Configuration loader for loading and saving YAML configs.

Provides static methods for loading YAML configurations and converting them to standardized format.

Example

>>> config = ConfigLoader.load("config.yaml")
>>> paths = config.get_file_paths()
>>> sources = config.get_sources_map()

classmethod create_config(file_paths, sources=None, data_sizes=None)[source]

Create a standard configuration from file paths.

Parameters:

file_paths (List[str]) – List of data file paths.
sources (Optional[dict]) – Optional mapping from path to source name.
data_sizes (Optional[dict]) – Optional mapping from path to data size.

Return type:

StandardConfig

Returns:

StandardConfig instance.

classmethod load(yaml_path)[source]

Load YAML configuration file.

Parameters:: yaml_path (str) – Path to YAML file.
Return type:: StandardConfig
Returns:: StandardConfig instance.

classmethod load_file_paths(yaml_path, data_root=None)[source]

Load config and return all data file paths.

Parameters:

yaml_path (str) – Path to YAML config file.
data_root (Optional[str]) – Optional root directory to prepend to relative paths.

Return type:

List[str]

Returns:

List of absolute file paths.

classmethod load_sources_map(yaml_path)[source]

Load config and return file_path to source mapping.
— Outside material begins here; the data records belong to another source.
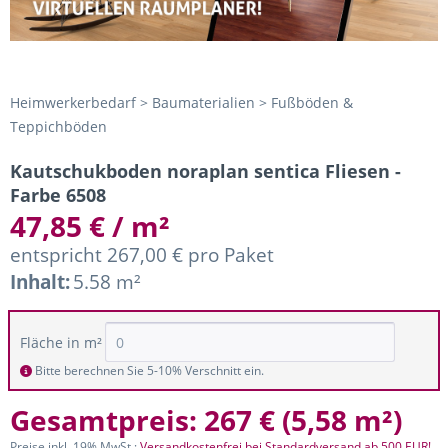
Heimwerkerbedarf > Baumaterialien > Fußböden &
Teppichböden
Kautschukboden noraplan sentica Fliesen -
Farbe 6508
47,85 € / m²
entspricht 267,00 € pro Paket
Inhalt:
5.58 m²
Fläche in m²
Bitte berechnen Sie 5-10% Verschnitt ein.
Gesamtpreis:
267 €
(
5,58 m²
)
Preise inkl. 19% MwSt.;
Versandkostenfrei bei Standardversand ab 500 EUR!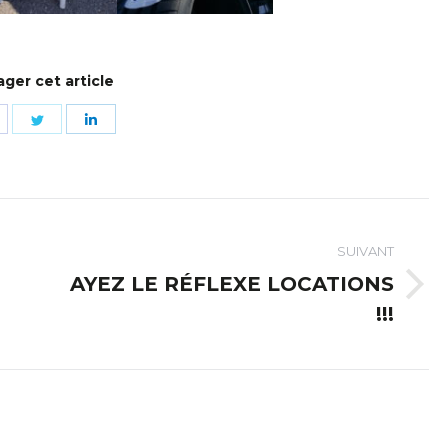
ager cet article
artager
Partager
Partager
ur
sur
sur
acebook
Twitter
LinkedIn
SUIVANT
AYEZ LE RÉFLEXE LOCATIONS
Article
!!!
suivant
: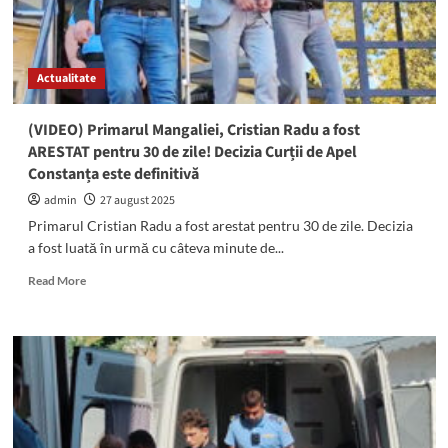
arestat
Cristian
Radu
este
Actualitate
inculpat:
Iată
când
(VIDEO) Primarul Mangaliei, Cristian Radu a fost
edilul
ARESTAT pentru 30 de zile! Decizia Curții de Apel
va
Constanța este definitivă
apărea
în
admin
27 august 2025
faţa
Primarul Cristian Radu a fost arestat pentru 30 de zile. Decizia
judecătorilor
a fost luată în urmă cu câteva minute de...
Read
Read More
more
about
(VIDEO)
Primarul
Mangaliei,
Cristian
Radu
a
Parameters:: yaml_path (str) – Path to YAML config file.
Returns:: Mapping from file_path to source name.
Return type:: dict

classmethod save(config, yaml_path)[source]

Save configuration to YAML file.

Parameters:

config (StandardConfig) – StandardConfig to save.
yaml_path (str) – Output file path.

Return type:

None

class datastudio.datasets.DatasetConfig[source]

Bases: object

Standard configuration for a single dataset.

file_path: Path to the data file.

source: Data source name/identifier.

data_size: Number of samples (optional).

extra: Additional metadata fields.

__init__(file_path, source='Unknown', data_size=None, extra=<factory>)

Parameters:

file_path (str)
source (str)
data_size (int | None)
extra (dict)

Return type:

None

data_size: Optional[int] = None

classmethod from_dict(data)[source]

Create config from dict, automatically handling field aliases.

Parameters:: data (dict) – Raw configuration dictionary.
Return type:: DatasetConfig
Returns:: DatasetConfig instance with standardized fields.

source: str = 'Unknown'

to_dict()[source]

Convert to dictionary.

Returns:: Configuration as dictionary.
Return type:: dict

file_path: str

extra: dict

class datastudio.datasets.StandardConfig[source]

Bases: object

Standardized complete configuration containing multiple datasets.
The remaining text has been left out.